**AVAILABLE DATA**
§
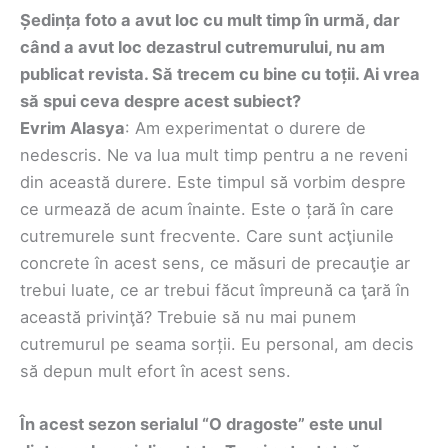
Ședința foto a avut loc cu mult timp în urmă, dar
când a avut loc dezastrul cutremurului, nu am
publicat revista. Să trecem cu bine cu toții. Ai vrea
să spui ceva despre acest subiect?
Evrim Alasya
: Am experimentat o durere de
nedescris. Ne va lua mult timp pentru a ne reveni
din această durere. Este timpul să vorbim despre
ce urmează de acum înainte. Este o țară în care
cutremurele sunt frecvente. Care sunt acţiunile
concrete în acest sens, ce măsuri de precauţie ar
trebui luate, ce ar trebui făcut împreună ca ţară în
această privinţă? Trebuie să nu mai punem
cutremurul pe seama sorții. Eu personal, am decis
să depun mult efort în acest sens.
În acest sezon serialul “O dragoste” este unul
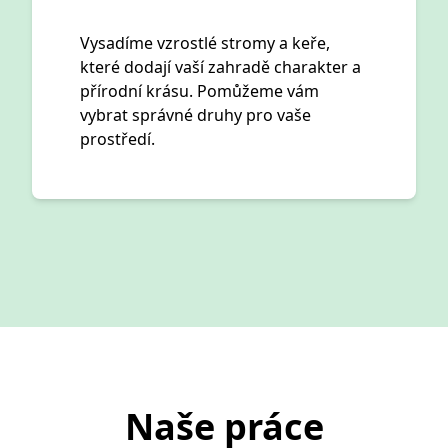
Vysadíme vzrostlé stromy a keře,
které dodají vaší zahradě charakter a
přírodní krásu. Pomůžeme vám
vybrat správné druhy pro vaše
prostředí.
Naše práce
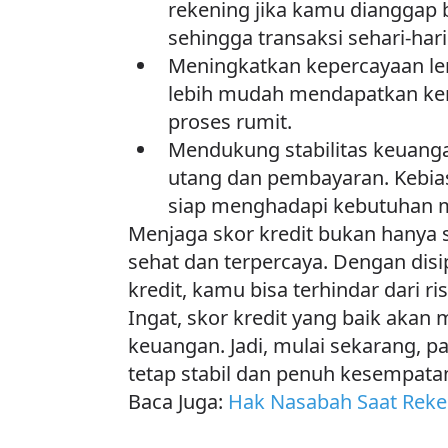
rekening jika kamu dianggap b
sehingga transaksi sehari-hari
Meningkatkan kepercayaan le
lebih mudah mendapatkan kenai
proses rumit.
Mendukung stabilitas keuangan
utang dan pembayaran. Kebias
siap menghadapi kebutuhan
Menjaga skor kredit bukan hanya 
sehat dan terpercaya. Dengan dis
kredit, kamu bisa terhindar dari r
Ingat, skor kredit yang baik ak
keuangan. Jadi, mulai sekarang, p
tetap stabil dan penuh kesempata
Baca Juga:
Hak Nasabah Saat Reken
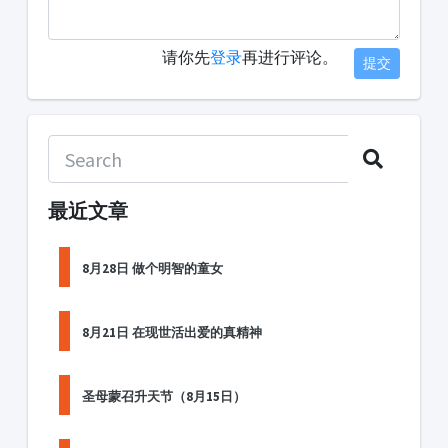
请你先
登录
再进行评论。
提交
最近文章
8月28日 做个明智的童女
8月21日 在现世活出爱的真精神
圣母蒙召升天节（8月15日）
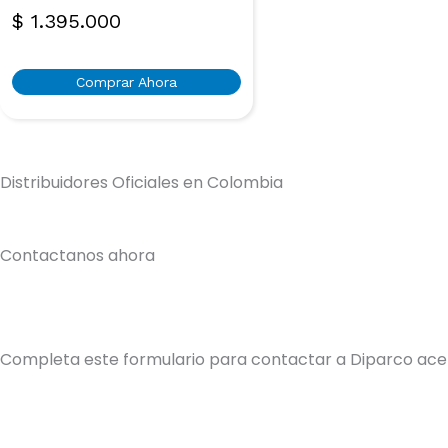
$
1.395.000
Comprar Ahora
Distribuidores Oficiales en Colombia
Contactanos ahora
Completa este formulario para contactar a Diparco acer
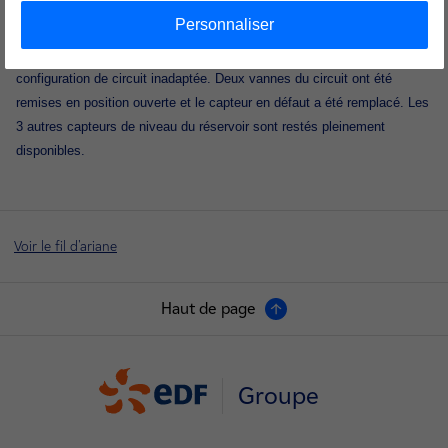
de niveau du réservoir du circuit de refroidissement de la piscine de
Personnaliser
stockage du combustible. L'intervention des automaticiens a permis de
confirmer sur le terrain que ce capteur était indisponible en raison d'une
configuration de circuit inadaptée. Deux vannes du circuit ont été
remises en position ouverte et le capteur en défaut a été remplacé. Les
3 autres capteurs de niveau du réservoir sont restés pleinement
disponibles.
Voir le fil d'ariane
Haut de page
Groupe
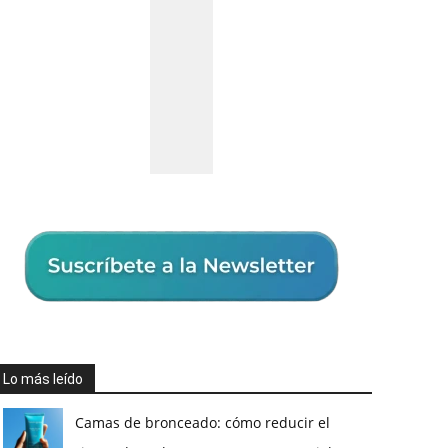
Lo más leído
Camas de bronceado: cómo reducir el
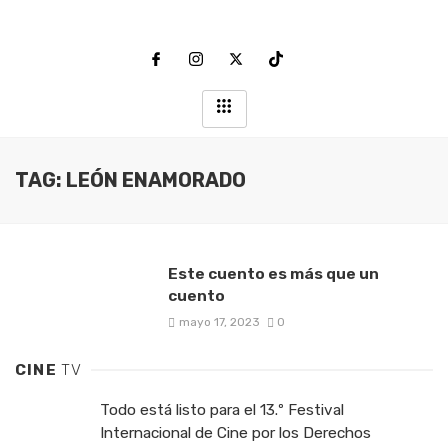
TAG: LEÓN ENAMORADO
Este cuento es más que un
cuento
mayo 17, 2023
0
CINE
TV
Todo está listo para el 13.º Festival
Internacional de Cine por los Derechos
§
**ACTIVITY**
Retrieve all lines from the data that contain the string "durere".

**ANSWER BELOW**
: Am experimentat o durere de
din această durere. Este timpul să vorbim despre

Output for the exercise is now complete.